● What you need to do
Every line below from the one with "PJFeis: emissão de atestado" through the one with "Au début du XII" is to be repeated exactly, with no picture among them.

--- Record set ---

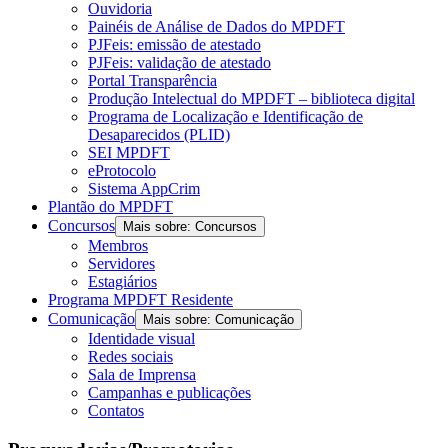
Ouvidoria
Painéis de Análise de Dados do MPDFT
PJFeis: emissão de atestado
PJFeis: validação de atestado
Portal Transparência
Produção Intelectual do MPDFT – biblioteca digital
Programa de Localização e Identificação de
Desaparecidos (PLID)
SEI MPDFT
eProtocolo
Sistema AppCrim
Plantão do MPDFT
Concursos
Mais sobre: Concursos
Membros
Servidores
Estagiários
Programa MPDFT Residente
Comunicação
Mais sobre: Comunicação
Identidade visual
Redes sociais
Sala de Imprensa
Campanhas e publicações
Contatos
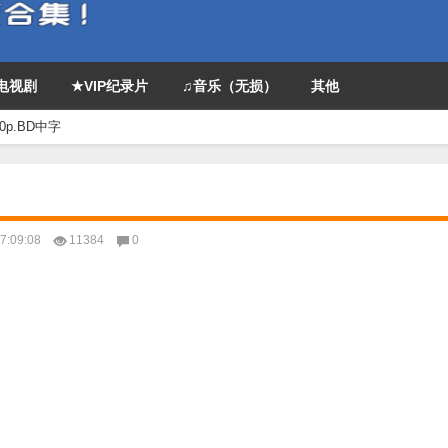
P电视剧
★VIP纪录片
♫音乐（无损）
其他
p.BD中字
:09:08
11384
0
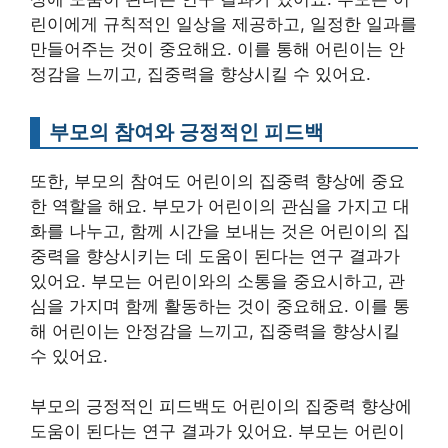
린이에게 규칙적인 일상을 제공하고, 일정한 일과를
만들어주는 것이 중요해요. 이를 통해 어린이는 안
정감을 느끼고, 집중력을 향상시킬 수 있어요.
부모의 참여와 긍정적인 피드백
또한, 부모의 참여도 어린이의 집중력 향상에 중요
한 역할을 해요. 부모가 어린이의 관심을 가지고 대
화를 나누고, 함께 시간을 보내는 것은 어린이의 집
중력을 향상시키는 데 도움이 된다는 연구 결과가
있어요. 부모는 어린이와의 소통을 중요시하고, 관
심을 가지며 함께 활동하는 것이 중요해요. 이를 통
해 어린이는 안정감을 느끼고, 집중력을 향상시킬
수 있어요.
부모의 긍정적인 피드백도 어린이의 집중력 향상에
도움이 된다는 연구 결과가 있어요. 부모는 어린이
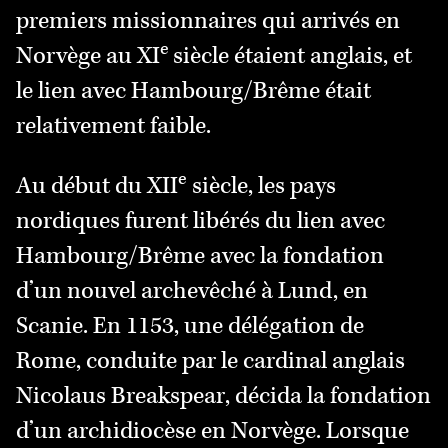
premiers missionnaires qui arrivés en
e
Norvège au XI
siècle étaient anglais, et
le lien avec Hambourg/Brême était
relativement faible.
e
Au début du XII
siècle, les pays
nordiques furent libérés du lien avec
Hambourg/Brême avec la fondation
d’un nouvel archevêché à Lund, en
Scanie. En 1153, une délégation de
Rome, conduite par le cardinal anglais
Nicolaus Breakspear
, décida la fondation
d’un archidiocèse en Norvège. Lorsque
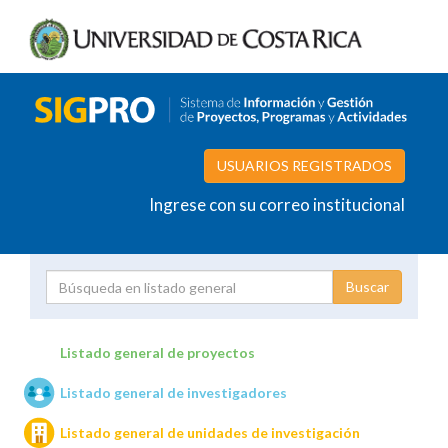
USUARIOS REGISTRADOS
Ingrese con su correo institucional
Proyecto
Investigador
Listado general de proyectos
Listado general de investigadores
Unidades de investigación
Listado general de unidades de investigación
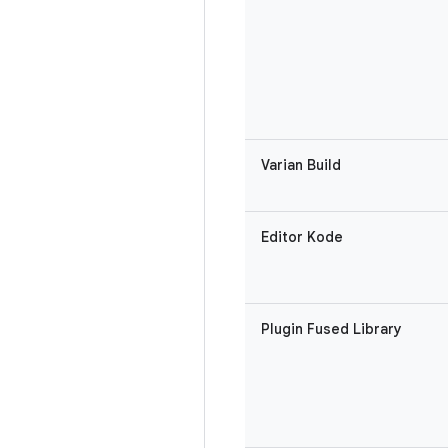
Varian Build
Editor Kode
Plugin Fused Library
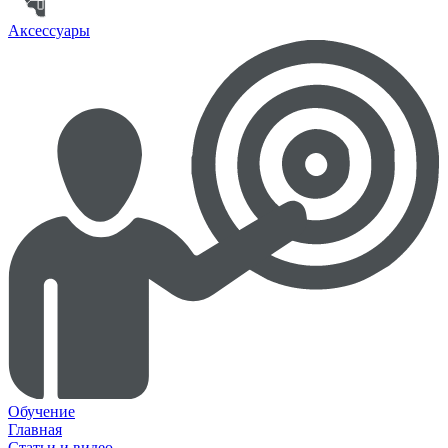
Аксессуары
Обучение
Главная
Статьи и видео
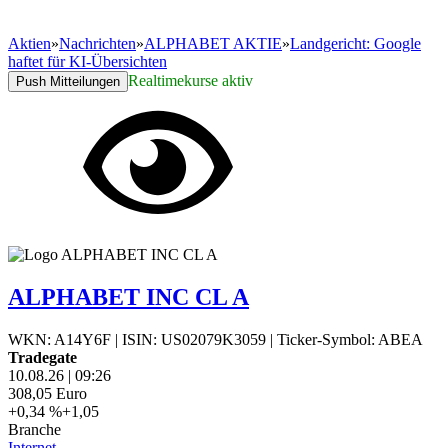
Aktien
»
Nachrichten
»
ALPHABET AKTIE
»
Landgericht: Google
haftet für KI-Übersichten
Realtimekurse aktiv
Push Mitteilungen
ALPHABET INC CL A
WKN: A14Y6F
|
ISIN: US02079K3059
|
Ticker-Symbol: ABEA
Tradegate
10.08.26
|
09:26
308,05
Euro
+0,34 %
+1,05
Branche
Internet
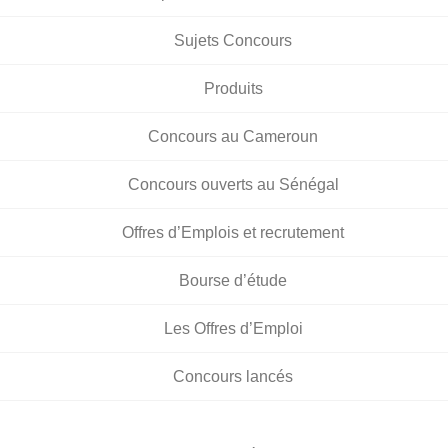
Sujets Concours
Produits
Concours au Cameroun
Concours ouverts au Sénégal
Offres d’Emplois et recrutement
Bourse d’étude
Les Offres d’Emploi
Concours lancés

---

● Output for this exercise
PJFeis: emissão de atestado
PJFeis: validação de atestado
Portal Transparência
Produção Intelectual do MPDFT – biblioteca digital
Programa de Localização e Identificação de
Desaparecidos (PLID)
SEI MPDFT
eProtocolo
Sistema AppCrim
Plantão do MPDFT
Concursos
Mais sobre: Concursos
Membros
Servidores
Estagiários
Programa MPDFT Residente
Comunicação
Mais sobre: Comunicação
Identidade visual
Redes sociais
Sala de Imprensa
Campanhas e publicações
Contatos
P电视剧
★VIP纪录片
♫音乐（无损）
其他
p.BD中字
:09:08
11384
0
린이에게 규칙적인 일상을 제공하고, 일정한 일과를
만들어주는 것이 중요해요. 이를 통해 어린이는 안
정감을 느끼고, 집중력을 향상시킬 수 있어요.
부모의 참여와 긍정적인 피드백
또한, 부모의 참여도 어린이의 집중력 향상에 중요
한 역할을 해요. 부모가 어린이의 관심을 가지고 대
화를 나누고, 함께 시간을 보내는 것은 어린이의 집
중력을 향상시키는 데 도움이 된다는 연구 결과가
있어요. 부모는 어린이와의 소통을 중요시하고, 관
심을 가지며 함께 활동하는 것이 중요해요. 이를 통
해 어린이는 안정감을 느끼고, 집중력을 향상시킬
수 있어요.
부모의 긍정적인 피드백도 어린이의 집중력 향상에
도움이 된다는 연구 결과가 있어요. 부모는 어린이
premiers missionnaires qui arrivés en
e
Norvège au XI
siècle étaient anglais, et
le lien avec Hambourg/Brême était
relativement faible.
e
Au début du XII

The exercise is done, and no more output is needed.